Russia in the debt spiral?: Putin’s war costs are apparently significantly exceeding Moscow’s budget plans

Russia is obvious increasingly dependent on taking on domestic debtto finance and maintain ruler Vladimir Putin’s war against Ukraine. This was reported by the US media “Bloomberg” in an analysis published on Thursday.

As a result of Western sanctions, Russia is now largely cut off from foreign financial sources. In order to be able to continue financing the war against Ukraine, Moscow has already done so in the past several measures implemented.

At the beginning of this year Putin had VAT increased to 22 percent. As a result, many Russians complained about “skyrocketing food prices” and expressed their displeasure about it on social media.

In addition, Russia’s Finance Minister Anton Siluanov announced in September last year that an increase in new debt would have to be accepted in order to cover the increasing budget deficit. At the time, he explicitly did not rule out the possibility that the Kremlin’s austerity measures could impact the lives of many Russians: “We will have less money for our priorities.”
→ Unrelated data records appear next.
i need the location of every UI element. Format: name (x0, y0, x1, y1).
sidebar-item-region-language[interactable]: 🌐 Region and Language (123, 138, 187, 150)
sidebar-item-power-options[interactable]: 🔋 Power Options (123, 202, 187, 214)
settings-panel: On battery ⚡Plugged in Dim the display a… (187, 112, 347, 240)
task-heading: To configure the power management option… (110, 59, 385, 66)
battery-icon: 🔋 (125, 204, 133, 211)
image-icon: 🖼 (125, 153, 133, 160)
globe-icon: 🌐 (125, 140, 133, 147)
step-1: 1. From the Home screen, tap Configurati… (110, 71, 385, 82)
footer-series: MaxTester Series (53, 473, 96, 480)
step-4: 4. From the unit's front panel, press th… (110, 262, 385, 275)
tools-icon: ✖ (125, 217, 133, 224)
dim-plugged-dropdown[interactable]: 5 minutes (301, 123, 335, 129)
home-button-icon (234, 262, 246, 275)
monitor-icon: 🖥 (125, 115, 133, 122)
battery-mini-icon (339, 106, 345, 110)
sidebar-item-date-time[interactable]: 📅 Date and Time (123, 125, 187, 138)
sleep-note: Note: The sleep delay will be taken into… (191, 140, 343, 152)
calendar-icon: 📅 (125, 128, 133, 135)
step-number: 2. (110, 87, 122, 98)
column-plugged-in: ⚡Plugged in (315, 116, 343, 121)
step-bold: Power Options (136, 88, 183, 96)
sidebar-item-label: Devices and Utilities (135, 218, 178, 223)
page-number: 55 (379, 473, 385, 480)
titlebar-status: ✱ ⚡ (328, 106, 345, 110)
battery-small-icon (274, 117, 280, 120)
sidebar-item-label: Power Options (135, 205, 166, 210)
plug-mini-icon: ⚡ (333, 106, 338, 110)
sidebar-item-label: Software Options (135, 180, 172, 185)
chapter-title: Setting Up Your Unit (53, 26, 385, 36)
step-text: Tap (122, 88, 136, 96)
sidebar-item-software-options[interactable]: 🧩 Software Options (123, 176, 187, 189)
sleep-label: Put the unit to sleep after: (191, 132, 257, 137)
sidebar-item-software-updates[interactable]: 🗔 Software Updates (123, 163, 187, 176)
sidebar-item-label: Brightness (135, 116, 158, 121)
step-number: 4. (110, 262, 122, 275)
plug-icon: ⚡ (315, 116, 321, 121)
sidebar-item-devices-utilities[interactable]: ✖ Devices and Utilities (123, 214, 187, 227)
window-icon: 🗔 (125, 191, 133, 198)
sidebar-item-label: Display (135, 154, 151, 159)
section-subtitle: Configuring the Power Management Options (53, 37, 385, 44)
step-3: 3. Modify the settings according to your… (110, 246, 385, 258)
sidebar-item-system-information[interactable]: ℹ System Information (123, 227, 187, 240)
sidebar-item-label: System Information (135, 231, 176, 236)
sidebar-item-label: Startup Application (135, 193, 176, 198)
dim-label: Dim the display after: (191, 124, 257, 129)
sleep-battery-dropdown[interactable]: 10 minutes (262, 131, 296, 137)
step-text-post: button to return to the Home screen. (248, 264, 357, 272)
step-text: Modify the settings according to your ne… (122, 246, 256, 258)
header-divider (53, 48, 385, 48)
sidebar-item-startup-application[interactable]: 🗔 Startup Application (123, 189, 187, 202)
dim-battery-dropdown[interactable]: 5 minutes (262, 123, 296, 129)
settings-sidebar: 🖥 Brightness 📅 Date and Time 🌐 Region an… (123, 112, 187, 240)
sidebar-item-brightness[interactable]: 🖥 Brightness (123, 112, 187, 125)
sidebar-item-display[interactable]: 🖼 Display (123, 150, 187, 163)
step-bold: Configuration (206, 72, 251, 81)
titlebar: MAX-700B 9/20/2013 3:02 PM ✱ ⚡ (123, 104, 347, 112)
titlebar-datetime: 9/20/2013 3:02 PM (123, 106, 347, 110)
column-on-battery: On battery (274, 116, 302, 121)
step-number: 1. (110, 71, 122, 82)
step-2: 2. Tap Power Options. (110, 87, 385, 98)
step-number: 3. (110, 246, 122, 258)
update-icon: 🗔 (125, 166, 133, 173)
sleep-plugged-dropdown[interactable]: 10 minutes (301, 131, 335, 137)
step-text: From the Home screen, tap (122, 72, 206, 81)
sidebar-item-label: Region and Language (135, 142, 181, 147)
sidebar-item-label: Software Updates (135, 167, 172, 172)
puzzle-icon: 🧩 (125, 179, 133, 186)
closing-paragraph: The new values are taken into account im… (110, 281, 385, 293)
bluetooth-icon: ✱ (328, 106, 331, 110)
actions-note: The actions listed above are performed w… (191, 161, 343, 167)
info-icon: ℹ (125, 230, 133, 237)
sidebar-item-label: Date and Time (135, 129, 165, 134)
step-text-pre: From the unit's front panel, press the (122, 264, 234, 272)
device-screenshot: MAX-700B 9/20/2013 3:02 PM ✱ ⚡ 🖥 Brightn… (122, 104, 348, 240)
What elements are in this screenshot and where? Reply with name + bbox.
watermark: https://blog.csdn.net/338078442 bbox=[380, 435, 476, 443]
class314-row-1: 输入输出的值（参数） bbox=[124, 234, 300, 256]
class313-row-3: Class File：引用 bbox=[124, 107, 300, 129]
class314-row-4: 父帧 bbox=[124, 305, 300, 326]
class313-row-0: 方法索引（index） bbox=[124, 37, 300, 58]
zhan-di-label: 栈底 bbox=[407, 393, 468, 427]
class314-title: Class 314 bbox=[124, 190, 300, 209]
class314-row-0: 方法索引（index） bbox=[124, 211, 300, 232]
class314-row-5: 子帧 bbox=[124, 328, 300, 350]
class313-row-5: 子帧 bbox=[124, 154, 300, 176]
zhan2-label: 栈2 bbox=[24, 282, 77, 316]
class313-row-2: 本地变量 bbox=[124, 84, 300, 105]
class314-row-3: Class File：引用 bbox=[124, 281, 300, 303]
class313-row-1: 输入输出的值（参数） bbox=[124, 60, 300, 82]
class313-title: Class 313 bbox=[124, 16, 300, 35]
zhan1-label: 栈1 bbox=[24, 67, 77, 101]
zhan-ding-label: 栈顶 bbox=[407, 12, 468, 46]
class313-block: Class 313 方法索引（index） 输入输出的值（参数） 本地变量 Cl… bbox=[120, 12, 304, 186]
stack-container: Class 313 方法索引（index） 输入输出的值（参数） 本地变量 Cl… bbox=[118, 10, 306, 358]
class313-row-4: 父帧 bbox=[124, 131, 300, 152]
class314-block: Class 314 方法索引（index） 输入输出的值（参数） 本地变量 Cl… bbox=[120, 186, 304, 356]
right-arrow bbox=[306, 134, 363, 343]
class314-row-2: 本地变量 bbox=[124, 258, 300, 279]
Russia’s economic deficit continues to grow

Economic experts are now predicting as part of the “Bloomberg” analysis that Russia’s defense spending in 2026 could exceed the original budget plans by four to five trillion rubles (the equivalent of around 44 to 55 billion euros). According to analysts, this is almost 40 percent more than originally planned.

At the same time, according to experts, the budget deficit already reached 6 trillion rubles (around 66 billion euros) in the first five months of the year, around 60 percent above the target value for the year as a whole.

Due to high interest rates and the increasing need for financing for the war the costs of so-called debt service continue to risepredict the experts. Debt service means the sum of all payments that a debtor has to make and includes both interest and repayment.

Moscow has currently budgeted almost four trillion rubles (44 billion euros) for the current year to make interest payments and service its national debt. This corresponds to around nine percent of the federal budget and covers debt service the Russian state’s fifth largest expenditure item.

“Bloomberg” also calculates that Moscow will probably do so in the next ten years Interest payments amount to around 15 percent of its gross domestic product would have to do. The amount corresponds roughly to the current size of the entire Russian national debt.